Polymannose O-antigens of Escherichia coli, the binding sites for the reversible adsorption of bacteriophage T5+ via the L-shaped tail fibers.
作者信息
Heller K, Braun V
出版信息
J Virol. 1982 Jan;41(1):222-7. doi: 10.1128/JVI.41.1.222-227.1982.
Abstract
A study of the adsorption kinetics of T5+ and the tail fiber-less mutant hd-2 to lipopolysaccharides of various Escherichia coli strains demonstrated T5+ binding to the O-antigen of th O8 and O9 types.

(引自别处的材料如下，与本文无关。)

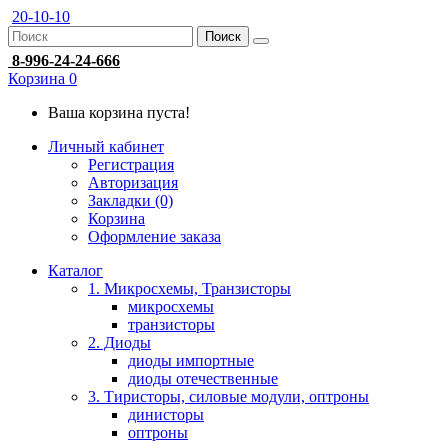
20-10-10
Поиск
8-996-24-24-666
Корзина
0
Ваша корзина пуста!
Личный кабинет
Регистрация
Авторизация
Закладки (0)
Корзина
Оформление заказа
Каталог
1. Микросхемы, Транзисторы
микросхемы
транзисторы
2. Диоды
диоды импортные
диоды отечественные
3. Тиристоры, силовые модули, оптроны
динисторы
оптроны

Incorporation of radioactive mannose into the phosphomannose isomerase-deficient strain E. coli F860 O9 pmi allowed the derivation of the number of O-antigens per cell required to increase T5 adsorption. With more than 500 O-antigen molecules, acceleration of T5+ adsorption was observed. The highest adsorption rate was obtained when nearly all lipopolysaccharide molecules were substituted with a polymannose O-antigen. Inhibition studies with purified components of an enzymatically degraded lipopolysaccharide of the O8 type showed that among the mannosides tested the smallest unit, the trimannoside, was the strongest inhibitor of T5+ binding. We conclude that the reversible preadsorption to the O8 and O9 polymannose antigens increases the rate of infection via the cellular receptor protein encoded by the fhuA (formerly tonA) gene.
摘要
一项关于T5+及无尾纤突变体hd-2对不同大肠杆菌菌株脂多糖吸附动力学的研究表明,T5+与O8和O9型的O抗原结合。将放射性甘露糖掺入磷酸甘露糖异构酶缺陷型菌株大肠杆菌F860 O9 pmi中,可得出增加T5吸附所需的每个细胞的O抗原数量。当有超过500个O抗原分子时,观察到T5+吸附加速。当几乎所有脂多糖分子都被多聚甘露糖O抗原取代时,获得了最高吸附率。对O8型酶解脂多糖的纯化成分进行的抑制研究表明,在所测试的甘露糖苷中,最小的单元三甘露糖苷是T5+结合的最强抑制剂。我们得出结论,对O8和O9多聚甘露糖抗原的可逆预吸附通过fhuA(原tonA)基因编码的细胞受体蛋白提高了感染率。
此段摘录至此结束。